Assim, como podemos imaginar
um aluno surdo, sem o domínio do português e sem um tradutor em sala, numa
turma de trinta alunos como ocorre nas nossas escolas, ter uma aprendizagem
adequada? Esse aluno certamente terá muitas deficiências e não terá o adequado
acesso a uma universidade ou a um trabalho mais qualificado.
Ainda conforme Hiltrud,
‘algumas novas tecnologias realmente são fantásticas, como o Whatsapp, que
permite uma comunicação muito rápida e perfeita com a família, por exemplo. O aluno
e o familiar se ‘falam’ por sinais de forma instantânea através da câmara do
celular. Antes desta ferramenta, quando o aluno necessitava comunicar-se com a
família, nós da escola precisávamos intermediar, transmitindo através do
português/libras o que queriam comunicar’.

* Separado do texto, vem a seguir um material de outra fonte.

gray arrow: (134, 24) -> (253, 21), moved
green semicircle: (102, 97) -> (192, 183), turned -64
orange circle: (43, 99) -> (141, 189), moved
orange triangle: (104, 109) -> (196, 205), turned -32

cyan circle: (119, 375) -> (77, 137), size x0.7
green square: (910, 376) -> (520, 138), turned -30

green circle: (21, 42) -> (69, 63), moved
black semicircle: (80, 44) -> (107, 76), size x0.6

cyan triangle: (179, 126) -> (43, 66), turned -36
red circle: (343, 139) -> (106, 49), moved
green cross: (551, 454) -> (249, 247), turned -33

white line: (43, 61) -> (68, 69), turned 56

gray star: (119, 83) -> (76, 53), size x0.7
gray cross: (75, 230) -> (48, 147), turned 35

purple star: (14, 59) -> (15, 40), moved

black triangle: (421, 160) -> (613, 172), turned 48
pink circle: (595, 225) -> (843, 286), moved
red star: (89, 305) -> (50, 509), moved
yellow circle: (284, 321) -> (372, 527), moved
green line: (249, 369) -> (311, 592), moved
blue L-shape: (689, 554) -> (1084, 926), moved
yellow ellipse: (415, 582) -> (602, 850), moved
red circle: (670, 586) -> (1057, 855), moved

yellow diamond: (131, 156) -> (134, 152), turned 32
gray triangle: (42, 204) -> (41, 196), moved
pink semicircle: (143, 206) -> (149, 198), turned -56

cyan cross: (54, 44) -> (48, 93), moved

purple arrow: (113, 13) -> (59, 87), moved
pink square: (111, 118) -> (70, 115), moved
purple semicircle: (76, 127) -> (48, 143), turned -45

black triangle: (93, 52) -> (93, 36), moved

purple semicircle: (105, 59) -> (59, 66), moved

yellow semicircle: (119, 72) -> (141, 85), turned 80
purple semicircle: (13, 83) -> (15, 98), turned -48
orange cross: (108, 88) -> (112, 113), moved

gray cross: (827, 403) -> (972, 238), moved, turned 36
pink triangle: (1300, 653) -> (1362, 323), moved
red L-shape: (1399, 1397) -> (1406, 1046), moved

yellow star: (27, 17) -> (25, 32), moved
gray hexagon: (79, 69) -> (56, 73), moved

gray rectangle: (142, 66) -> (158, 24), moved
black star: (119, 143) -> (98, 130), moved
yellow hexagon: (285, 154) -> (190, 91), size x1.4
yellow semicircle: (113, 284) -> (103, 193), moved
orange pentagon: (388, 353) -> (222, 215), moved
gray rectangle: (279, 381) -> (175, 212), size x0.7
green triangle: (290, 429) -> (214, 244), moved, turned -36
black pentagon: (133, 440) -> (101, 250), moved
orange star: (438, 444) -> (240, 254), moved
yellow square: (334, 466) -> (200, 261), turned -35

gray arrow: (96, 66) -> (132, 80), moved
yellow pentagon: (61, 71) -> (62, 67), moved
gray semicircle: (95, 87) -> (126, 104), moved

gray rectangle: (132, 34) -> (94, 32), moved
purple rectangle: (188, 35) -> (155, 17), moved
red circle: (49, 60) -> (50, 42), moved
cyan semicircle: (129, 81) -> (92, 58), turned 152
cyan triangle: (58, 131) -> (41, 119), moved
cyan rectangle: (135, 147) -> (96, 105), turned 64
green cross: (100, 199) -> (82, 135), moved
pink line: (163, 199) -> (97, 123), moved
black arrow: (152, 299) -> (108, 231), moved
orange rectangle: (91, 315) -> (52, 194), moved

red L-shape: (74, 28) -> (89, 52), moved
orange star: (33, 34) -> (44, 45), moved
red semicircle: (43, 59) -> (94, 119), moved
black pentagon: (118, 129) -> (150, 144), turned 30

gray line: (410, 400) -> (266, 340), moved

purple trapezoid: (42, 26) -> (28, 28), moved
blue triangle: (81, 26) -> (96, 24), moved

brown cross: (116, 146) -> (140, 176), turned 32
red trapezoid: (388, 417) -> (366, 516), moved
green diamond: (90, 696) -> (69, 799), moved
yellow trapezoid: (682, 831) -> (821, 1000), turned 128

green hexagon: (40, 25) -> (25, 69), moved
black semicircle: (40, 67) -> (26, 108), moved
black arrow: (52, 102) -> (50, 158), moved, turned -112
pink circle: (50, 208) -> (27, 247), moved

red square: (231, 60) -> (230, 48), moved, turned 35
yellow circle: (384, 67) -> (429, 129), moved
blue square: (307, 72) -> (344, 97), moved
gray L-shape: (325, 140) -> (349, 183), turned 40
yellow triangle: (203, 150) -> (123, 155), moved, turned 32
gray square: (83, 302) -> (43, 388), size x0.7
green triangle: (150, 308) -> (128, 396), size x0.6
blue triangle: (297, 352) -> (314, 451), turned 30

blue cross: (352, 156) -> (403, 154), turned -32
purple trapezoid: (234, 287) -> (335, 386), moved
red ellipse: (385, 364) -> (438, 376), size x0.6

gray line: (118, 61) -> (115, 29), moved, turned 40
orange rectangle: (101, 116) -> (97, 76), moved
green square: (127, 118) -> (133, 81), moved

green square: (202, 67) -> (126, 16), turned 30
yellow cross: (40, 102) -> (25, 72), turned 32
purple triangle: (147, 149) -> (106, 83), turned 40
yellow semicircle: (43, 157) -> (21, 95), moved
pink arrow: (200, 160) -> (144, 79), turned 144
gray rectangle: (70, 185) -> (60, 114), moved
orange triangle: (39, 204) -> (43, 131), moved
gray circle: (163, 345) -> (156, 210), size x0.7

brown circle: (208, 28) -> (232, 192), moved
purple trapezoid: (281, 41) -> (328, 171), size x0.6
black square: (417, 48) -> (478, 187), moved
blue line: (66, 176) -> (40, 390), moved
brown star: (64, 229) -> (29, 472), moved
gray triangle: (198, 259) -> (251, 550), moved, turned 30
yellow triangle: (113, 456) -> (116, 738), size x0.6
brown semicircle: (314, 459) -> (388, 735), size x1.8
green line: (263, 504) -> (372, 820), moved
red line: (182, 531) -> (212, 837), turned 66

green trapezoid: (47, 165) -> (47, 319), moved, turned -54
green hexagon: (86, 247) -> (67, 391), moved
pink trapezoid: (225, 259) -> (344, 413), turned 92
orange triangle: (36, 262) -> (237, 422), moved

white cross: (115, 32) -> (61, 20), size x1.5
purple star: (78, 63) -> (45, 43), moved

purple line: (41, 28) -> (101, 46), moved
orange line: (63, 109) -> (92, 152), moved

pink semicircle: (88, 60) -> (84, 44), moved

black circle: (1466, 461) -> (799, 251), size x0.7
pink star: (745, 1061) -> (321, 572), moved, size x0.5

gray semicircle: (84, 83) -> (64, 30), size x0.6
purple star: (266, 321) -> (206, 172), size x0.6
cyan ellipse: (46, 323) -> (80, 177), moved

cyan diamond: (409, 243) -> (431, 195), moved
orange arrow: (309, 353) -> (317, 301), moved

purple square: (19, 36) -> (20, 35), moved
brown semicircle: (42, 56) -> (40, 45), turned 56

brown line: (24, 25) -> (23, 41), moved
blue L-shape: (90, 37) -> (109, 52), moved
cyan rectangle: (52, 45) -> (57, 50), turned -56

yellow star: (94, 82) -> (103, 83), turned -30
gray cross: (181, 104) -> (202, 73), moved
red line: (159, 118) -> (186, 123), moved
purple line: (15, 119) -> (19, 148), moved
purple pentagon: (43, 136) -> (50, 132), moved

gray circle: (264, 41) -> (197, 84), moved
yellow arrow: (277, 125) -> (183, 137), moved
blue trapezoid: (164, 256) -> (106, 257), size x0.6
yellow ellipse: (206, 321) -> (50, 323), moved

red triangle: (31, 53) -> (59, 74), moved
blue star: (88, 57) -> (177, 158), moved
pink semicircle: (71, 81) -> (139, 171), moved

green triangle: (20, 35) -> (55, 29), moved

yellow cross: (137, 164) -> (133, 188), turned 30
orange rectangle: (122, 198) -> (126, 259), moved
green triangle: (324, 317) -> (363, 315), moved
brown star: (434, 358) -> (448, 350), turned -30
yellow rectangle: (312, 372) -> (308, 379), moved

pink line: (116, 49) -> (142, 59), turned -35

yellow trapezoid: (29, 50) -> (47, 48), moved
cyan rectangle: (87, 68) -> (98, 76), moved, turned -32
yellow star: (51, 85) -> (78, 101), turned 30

Hiltrud não defende Hand Talk (aplicativo de apresentação
simultânea de sinais conforme a fala) em
palestras ou outro aplicativo que iniba a visualização da cena do palestrante.
O closed captions ou a tecla SAP são
recursos úteis, mas estão pouco empregados na programação da TV. Outro exemplo
é as campainhas como luminárias, são úteis na Escola, mas não são empregados na
aprendizagem dos alunos. No nosso entender, as tecnologias de aplicativo são úteis
e serão mais úteis a surdos, cegos ou outro deficiente à medida que for
simpático com as características físicas, sociais, econômicas e culturais.
Hiltrud concluiu a
entrevista falando que o oralismo está ainda muito presente e a busca da escola
inclusiva, como vi(ve)mos, depende que todos consigam se entender. A Universidade
de surdos Gallaudet nos Estados Unidos é uma realidade que se afasta cada vez
mais diante da busca de educar para diversidade sem educar coerentemente com as
condições próprias do indivíduo na busca de seu desenvolvimento pleno.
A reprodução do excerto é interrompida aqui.